** Input material follows **
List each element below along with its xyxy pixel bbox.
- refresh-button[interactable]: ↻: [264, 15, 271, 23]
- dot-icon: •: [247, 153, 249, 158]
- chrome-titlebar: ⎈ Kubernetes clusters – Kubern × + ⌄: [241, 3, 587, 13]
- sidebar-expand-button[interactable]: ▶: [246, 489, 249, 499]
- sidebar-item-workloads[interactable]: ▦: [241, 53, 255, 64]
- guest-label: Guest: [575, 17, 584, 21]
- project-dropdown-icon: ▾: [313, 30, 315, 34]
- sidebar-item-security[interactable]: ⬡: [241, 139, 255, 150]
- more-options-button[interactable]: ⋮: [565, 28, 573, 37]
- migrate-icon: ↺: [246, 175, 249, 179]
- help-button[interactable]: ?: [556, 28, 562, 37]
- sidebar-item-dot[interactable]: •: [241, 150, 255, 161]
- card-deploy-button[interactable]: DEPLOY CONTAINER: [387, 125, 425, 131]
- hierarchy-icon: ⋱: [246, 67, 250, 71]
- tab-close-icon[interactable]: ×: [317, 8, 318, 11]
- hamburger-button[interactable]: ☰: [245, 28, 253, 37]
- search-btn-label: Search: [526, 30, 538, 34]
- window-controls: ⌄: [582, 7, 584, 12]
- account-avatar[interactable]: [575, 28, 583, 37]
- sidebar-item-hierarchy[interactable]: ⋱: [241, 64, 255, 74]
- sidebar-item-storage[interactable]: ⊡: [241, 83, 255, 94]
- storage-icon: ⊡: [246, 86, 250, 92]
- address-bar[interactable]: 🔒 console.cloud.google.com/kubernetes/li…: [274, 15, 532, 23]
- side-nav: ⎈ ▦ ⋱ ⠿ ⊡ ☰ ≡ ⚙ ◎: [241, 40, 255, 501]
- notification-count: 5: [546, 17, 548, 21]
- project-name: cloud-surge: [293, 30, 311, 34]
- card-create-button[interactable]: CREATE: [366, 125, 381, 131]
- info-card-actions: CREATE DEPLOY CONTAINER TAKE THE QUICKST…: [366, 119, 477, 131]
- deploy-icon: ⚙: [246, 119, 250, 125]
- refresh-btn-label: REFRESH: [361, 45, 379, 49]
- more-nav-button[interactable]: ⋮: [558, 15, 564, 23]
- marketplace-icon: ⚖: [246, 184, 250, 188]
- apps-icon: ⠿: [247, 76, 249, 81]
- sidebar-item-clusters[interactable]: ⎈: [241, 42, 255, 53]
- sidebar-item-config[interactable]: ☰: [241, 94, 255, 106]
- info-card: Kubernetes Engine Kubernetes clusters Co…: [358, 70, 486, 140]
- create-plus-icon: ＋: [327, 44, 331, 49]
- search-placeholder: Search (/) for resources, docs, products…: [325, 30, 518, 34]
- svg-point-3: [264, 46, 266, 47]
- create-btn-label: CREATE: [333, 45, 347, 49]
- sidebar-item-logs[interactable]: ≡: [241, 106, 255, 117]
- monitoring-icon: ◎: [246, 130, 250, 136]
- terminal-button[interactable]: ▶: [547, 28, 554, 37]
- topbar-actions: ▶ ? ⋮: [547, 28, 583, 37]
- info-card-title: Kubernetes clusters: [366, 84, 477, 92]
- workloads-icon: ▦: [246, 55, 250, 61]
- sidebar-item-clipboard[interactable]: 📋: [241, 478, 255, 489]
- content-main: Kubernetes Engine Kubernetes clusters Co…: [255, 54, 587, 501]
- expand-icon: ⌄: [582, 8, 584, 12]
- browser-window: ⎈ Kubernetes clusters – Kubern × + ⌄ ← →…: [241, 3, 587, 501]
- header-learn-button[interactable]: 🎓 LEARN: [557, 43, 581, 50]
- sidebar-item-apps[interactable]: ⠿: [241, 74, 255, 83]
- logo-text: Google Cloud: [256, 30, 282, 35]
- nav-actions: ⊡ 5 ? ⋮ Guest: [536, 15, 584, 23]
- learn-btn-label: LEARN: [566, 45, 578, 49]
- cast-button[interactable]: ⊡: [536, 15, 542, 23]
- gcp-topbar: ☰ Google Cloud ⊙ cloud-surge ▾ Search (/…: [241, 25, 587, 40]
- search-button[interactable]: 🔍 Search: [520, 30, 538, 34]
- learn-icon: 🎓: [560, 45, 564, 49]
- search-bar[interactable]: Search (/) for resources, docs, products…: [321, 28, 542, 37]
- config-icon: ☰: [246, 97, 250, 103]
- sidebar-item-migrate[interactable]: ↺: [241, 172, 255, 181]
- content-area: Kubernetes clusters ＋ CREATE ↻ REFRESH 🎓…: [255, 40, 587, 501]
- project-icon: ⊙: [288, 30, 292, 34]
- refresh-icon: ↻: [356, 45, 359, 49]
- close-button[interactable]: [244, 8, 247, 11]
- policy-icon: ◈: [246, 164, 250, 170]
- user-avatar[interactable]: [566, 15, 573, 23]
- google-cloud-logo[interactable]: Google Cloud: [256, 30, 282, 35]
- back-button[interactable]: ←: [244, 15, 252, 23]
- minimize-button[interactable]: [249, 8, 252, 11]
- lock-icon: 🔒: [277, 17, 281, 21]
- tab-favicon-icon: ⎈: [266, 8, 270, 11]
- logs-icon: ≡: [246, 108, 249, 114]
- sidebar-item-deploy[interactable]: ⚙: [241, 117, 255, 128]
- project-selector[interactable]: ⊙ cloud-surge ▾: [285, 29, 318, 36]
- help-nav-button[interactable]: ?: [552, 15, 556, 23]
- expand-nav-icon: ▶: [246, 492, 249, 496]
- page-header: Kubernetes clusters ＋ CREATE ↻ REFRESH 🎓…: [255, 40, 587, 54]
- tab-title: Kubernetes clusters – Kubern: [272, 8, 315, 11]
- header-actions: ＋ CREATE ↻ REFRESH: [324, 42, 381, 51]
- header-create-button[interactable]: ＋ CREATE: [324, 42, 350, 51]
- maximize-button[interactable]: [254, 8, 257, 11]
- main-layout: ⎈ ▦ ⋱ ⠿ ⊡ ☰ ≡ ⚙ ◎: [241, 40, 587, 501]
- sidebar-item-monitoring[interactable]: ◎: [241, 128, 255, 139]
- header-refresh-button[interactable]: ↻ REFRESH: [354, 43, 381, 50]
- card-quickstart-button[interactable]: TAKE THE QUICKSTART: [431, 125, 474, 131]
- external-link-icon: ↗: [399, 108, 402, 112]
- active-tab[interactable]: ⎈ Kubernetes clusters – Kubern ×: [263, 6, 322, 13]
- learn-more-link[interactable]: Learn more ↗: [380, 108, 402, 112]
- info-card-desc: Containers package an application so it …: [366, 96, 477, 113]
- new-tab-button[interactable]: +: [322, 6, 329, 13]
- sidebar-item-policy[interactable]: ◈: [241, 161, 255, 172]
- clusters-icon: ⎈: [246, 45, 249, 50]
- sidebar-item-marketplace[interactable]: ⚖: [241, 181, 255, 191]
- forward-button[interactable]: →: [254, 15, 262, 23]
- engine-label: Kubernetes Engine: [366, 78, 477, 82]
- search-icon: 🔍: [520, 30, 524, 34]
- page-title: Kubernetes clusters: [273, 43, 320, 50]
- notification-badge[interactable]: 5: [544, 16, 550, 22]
** End of Input material **
### About this task:
What is needed here is an exact copy of all the records above.

### Written response:
List each element below along with its xyxy pixel bbox.
- refresh-button[interactable]: ↻: [264, 15, 271, 23]
- dot-icon: •: [247, 153, 249, 158]
- chrome-titlebar: ⎈ Kubernetes clusters – Kubern × + ⌄: [241, 3, 587, 13]
- sidebar-expand-button[interactable]: ▶: [246, 489, 249, 499]
- sidebar-item-workloads[interactable]: ▦: [241, 53, 255, 64]
- guest-label: Guest: [575, 17, 584, 21]
- project-dropdown-icon: ▾: [313, 30, 315, 34]
- sidebar-item-security[interactable]: ⬡: [241, 139, 255, 150]
- more-options-button[interactable]: ⋮: [565, 28, 573, 37]
- migrate-icon: ↺: [246, 175, 249, 179]
- help-button[interactable]: ?: [556, 28, 562, 37]
- sidebar-item-dot[interactable]: •: [241, 150, 255, 161]
- card-deploy-button[interactable]: DEPLOY CONTAINER: [387, 125, 425, 131]
- hierarchy-icon: ⋱: [246, 67, 250, 71]
- tab-close-icon[interactable]: ×: [317, 8, 318, 11]
- hamburger-button[interactable]: ☰: [245, 28, 253, 37]
- search-btn-label: Search: [526, 30, 538, 34]
- window-controls: ⌄: [582, 7, 584, 12]
- account-avatar[interactable]: [575, 28, 583, 37]
- sidebar-item-hierarchy[interactable]: ⋱: [241, 64, 255, 74]
- sidebar-item-storage[interactable]: ⊡: [241, 83, 255, 94]
- storage-icon: ⊡: [246, 86, 250, 92]
- address-bar[interactable]: 🔒 console.cloud.google.com/kubernetes/li…: [274, 15, 532, 23]
- side-nav: ⎈ ▦ ⋱ ⠿ ⊡ ☰ ≡ ⚙ ◎: [241, 40, 255, 501]
- notification-count: 5: [546, 17, 548, 21]
- project-name: cloud-surge: [293, 30, 311, 34]
- card-create-button[interactable]: CREATE: [366, 125, 381, 131]
- info-card-actions: CREATE DEPLOY CONTAINER TAKE THE QUICKST…: [366, 119, 477, 131]
- deploy-icon: ⚙: [246, 119, 250, 125]
- refresh-btn-label: REFRESH: [361, 45, 379, 49]
- more-nav-button[interactable]: ⋮: [558, 15, 564, 23]
- marketplace-icon: ⚖: [246, 184, 250, 188]
- apps-icon: ⠿: [247, 76, 249, 81]
- sidebar-item-clusters[interactable]: ⎈: [241, 42, 255, 53]
- sidebar-item-config[interactable]: ☰: [241, 94, 255, 106]
- info-card: Kubernetes Engine Kubernetes clusters Co…: [358, 70, 486, 140]
- create-plus-icon: ＋: [327, 44, 331, 49]
- search-placeholder: Search (/) for resources, docs, products…: [325, 30, 518, 34]
- svg-point-3: [264, 46, 266, 47]
- create-btn-label: CREATE: [333, 45, 347, 49]
- sidebar-item-logs[interactable]: ≡: [241, 106, 255, 117]
- monitoring-icon: ◎: [246, 130, 250, 136]
- terminal-button[interactable]: ▶: [547, 28, 554, 37]
- topbar-actions: ▶ ? ⋮: [547, 28, 583, 37]
- info-card-title: Kubernetes clusters: [366, 84, 477, 92]
- workloads-icon: ▦: [246, 55, 250, 61]
- sidebar-item-clipboard[interactable]: 📋: [241, 478, 255, 489]
- content-main: Kubernetes Engine Kubernetes clusters Co…: [255, 54, 587, 501]
- expand-icon: ⌄: [582, 8, 584, 12]
- browser-window: ⎈ Kubernetes clusters – Kubern × + ⌄ ← →…: [241, 3, 587, 501]
- header-learn-button[interactable]: 🎓 LEARN: [557, 43, 581, 50]
- sidebar-item-apps[interactable]: ⠿: [241, 74, 255, 83]
- logo-text: Google Cloud: [256, 30, 282, 35]
- nav-actions: ⊡ 5 ? ⋮ Guest: [536, 15, 584, 23]
- learn-btn-label: LEARN: [566, 45, 578, 49]
- cast-button[interactable]: ⊡: [536, 15, 542, 23]
- gcp-topbar: ☰ Google Cloud ⊙ cloud-surge ▾ Search (/…: [241, 25, 587, 40]
- search-button[interactable]: 🔍 Search: [520, 30, 538, 34]
- learn-icon: 🎓: [560, 45, 564, 49]
- search-bar[interactable]: Search (/) for resources, docs, products…: [321, 28, 542, 37]
- config-icon: ☰: [246, 97, 250, 103]
- sidebar-item-migrate[interactable]: ↺: [241, 172, 255, 181]
- content-area: Kubernetes clusters ＋ CREATE ↻ REFRESH 🎓…: [255, 40, 587, 501]
- project-icon: ⊙: [288, 30, 292, 34]
- refresh-icon: ↻: [356, 45, 359, 49]
- close-button[interactable]: [244, 8, 247, 11]
- policy-icon: ◈: [246, 164, 250, 170]
- user-avatar[interactable]: [566, 15, 573, 23]
- google-cloud-logo[interactable]: Google Cloud: [256, 30, 282, 35]
- back-button[interactable]: ←: [244, 15, 252, 23]
- minimize-button[interactable]: [249, 8, 252, 11]
- lock-icon: 🔒: [277, 17, 281, 21]
- tab-favicon-icon: ⎈: [266, 8, 270, 11]
- logs-icon: ≡: [246, 108, 249, 114]
- sidebar-item-deploy[interactable]: ⚙: [241, 117, 255, 128]
- project-selector[interactable]: ⊙ cloud-surge ▾: [285, 29, 318, 36]
- help-nav-button[interactable]: ?: [552, 15, 556, 23]
- expand-nav-icon: ▶: [246, 492, 249, 496]
- page-header: Kubernetes clusters ＋ CREATE ↻ REFRESH 🎓…: [255, 40, 587, 54]
- tab-title: Kubernetes clusters – Kubern: [272, 8, 315, 11]
- header-actions: ＋ CREATE ↻ REFRESH: [324, 42, 381, 51]
- header-create-button[interactable]: ＋ CREATE: [324, 42, 350, 51]
- maximize-button[interactable]: [254, 8, 257, 11]
- main-layout: ⎈ ▦ ⋱ ⠿ ⊡ ☰ ≡ ⚙ ◎: [241, 40, 587, 501]
- sidebar-item-monitoring[interactable]: ◎: [241, 128, 255, 139]
- header-refresh-button[interactable]: ↻ REFRESH: [354, 43, 381, 50]
- card-quickstart-button[interactable]: TAKE THE QUICKSTART: [431, 125, 474, 131]
- external-link-icon: ↗: [399, 108, 402, 112]
- active-tab[interactable]: ⎈ Kubernetes clusters – Kubern ×: [263, 6, 322, 13]
- learn-more-link[interactable]: Learn more ↗: [380, 108, 402, 112]
- info-card-desc: Containers package an application so it …: [366, 96, 477, 113]
- new-tab-button[interactable]: +: [322, 6, 329, 13]
- sidebar-item-policy[interactable]: ◈: [241, 161, 255, 172]
- clusters-icon: ⎈: [246, 45, 249, 50]
- sidebar-item-marketplace[interactable]: ⚖: [241, 181, 255, 191]
- forward-button[interactable]: →: [254, 15, 262, 23]
- engine-label: Kubernetes Engine: [366, 78, 477, 82]
- search-icon: 🔍: [520, 30, 524, 34]
- page-title: Kubernetes clusters: [273, 43, 320, 50]
- notification-badge[interactable]: 5: [544, 16, 550, 22]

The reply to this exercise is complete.